By Patmore: The Seasons. This choice little poem was volunteered to The Germ in September, after the author had read our prospectus, which impressed him favourably. He withheld his name, much to our disappointment, having resolved to do so in all instances where something of his might be published pending the issue of a new volume.
By Christina Rossetti: Dream Land. Though my sister was only just nineteen when this remarkable lyric was printed, she had already made some slight appearance in published type (not to speak of the privately printed Verses of 1847), as two small poems of hers had been inserted in The Athenæum in October 1848. Dream Land was written in April 1849, before The Germ was thought of; and it may be as well to say that all my sister's contributions to this magazine were produced without any reference to publication in that or in any particular form.

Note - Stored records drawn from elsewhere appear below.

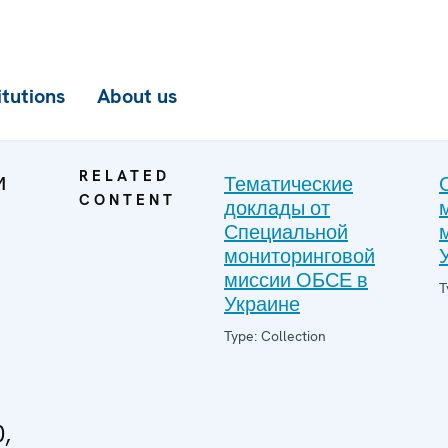
itutions
About us
и
RELATED
Тематические
CONTENT
доклады от
Специальной
мониторинговой
миссии ОБСЕ в
T
Украине
Type: Collection
,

By Dante G. Rossetti: My Sister's Sleep. This purports to be No. 1 of Songs of One Household. I do not much think that Dante Rossetti ever wrote any other poem which would have been proper to such a series. My Sister's Sleep was composed very soon after he emerged from a merely juvenile stage of work. I believe that it dates before The Blessed Damozel, and therefore before May 1847. It is not founded upon any actual event affecting the Rossetti family, nor any family of our acquaintance. As I have said in my Memoir of my brother (1895), the poem was shown, perhaps early in 1848, by Major Calder Campbell to the editress of the Belle Assemblée, who heartily admired it, but, for one reason or another, did not publish it. This composition is somewhat noticeable on more grounds than one; not least as being in a metre which was not much in use until it became famous in Tennyson's In Memoriam, published in 1850, and of course totally unknown to Rossetti when he wrote My Sister's Sleep. In later years my brother viewed this early work with some distaste, and he only reluctantly reprinted it in his Poems, 1870. He then wholly omitted the four stanzas 7, 8, 12, 13, beginning: Silence was speaking, I said, full knowledge, She stood a moment, Almost unwittingly; and he made some other verbal alterations.2 It will be observed that this poem was written long before the Præraphaelite movement began. None the less it shows in an eminent degree one of the influences which guided that movement: the intimate intertexture of a spiritual sense with a material form; small actualities made vocal of lofty meanings.